# DM Needs Players!!



## Maercus_Masks (Aug 6, 2007)

Hello, all.

I'm looking to start a weekly game to be held at my apartment, preferably Friday or Saturday evenings. I need 5-6 players familiar with Forgotten Realms and 3.5 rules or, at least, willing to learn. I have 10+ years experience as a DM and a fair collection of Realms knowledge. The OPCs are already created, all that is needed is to show-up and play.

I'm located in West Rogers Park, Chicago (between Western and California, just off Devon). Must have transportation to the first few games, then maybe we can work out a pool or I can pick-up a few close-by players.

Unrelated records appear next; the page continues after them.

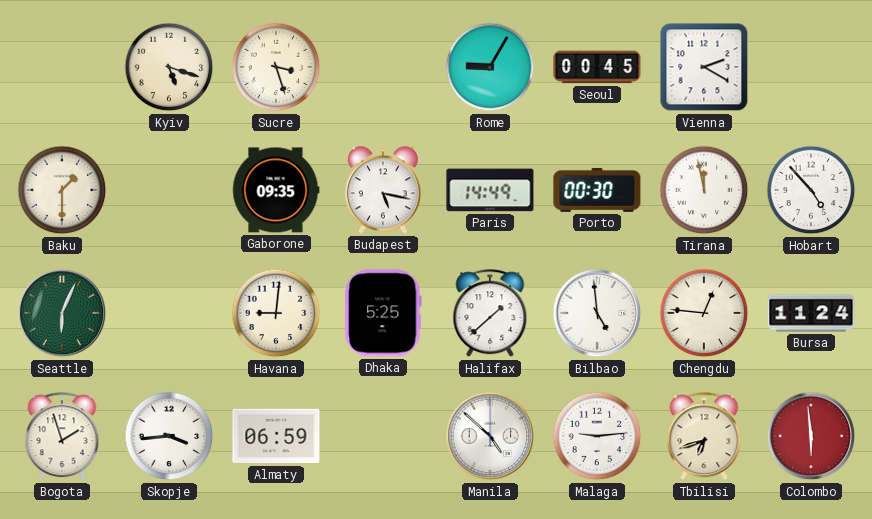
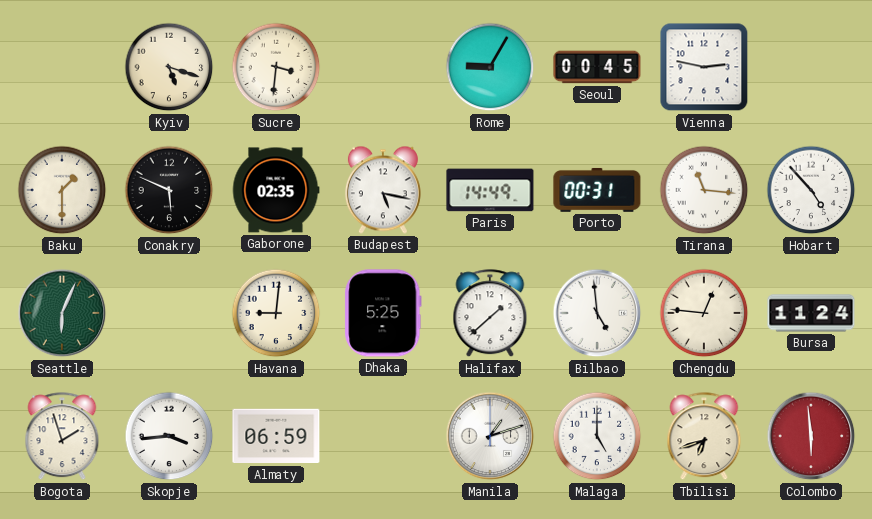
Sucre: 3:27 -> 3:31
Vienna: 2:20 -> 2:47
Conakry: none -> 5:49
Gaborone: 09:35 -> 02:35
Porto: 00:30 -> 00:31
Tirana: 11:58 -> 11:16
Manila: 4:52 -> 1:12
Malaga: 9:14 -> 5:00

If interested please reply to this e-mail: morgan.pete81@gmail.com

-Pete


----------



## JoeGKushner (Aug 12, 2007)

I'm generally free on Fridays but not Saturdays. Have pretty good knowledge of FR and 3.5.


----------



## The_Gunslinger658 (Aug 12, 2007)

Hi-

Joe, I am in this campaign, the guys a pretty good DM and really brings the realms to life IE he is very animated.

We had are first session on friday and it looks like we will be playing every other friday. Send me your e-mail to :

stalingrad838 at yahoo dot com

And I'll let pete know that your interested in playing and put in a recommendation for ya, I'm not sure how much he frequents this board as an FYI.


Scott


----------



## JoeGKushner (Aug 13, 2007)

Thanks for the heads up Scott. As much as you love the Realms, saying he does a good job of it brings me a good feeling.


----------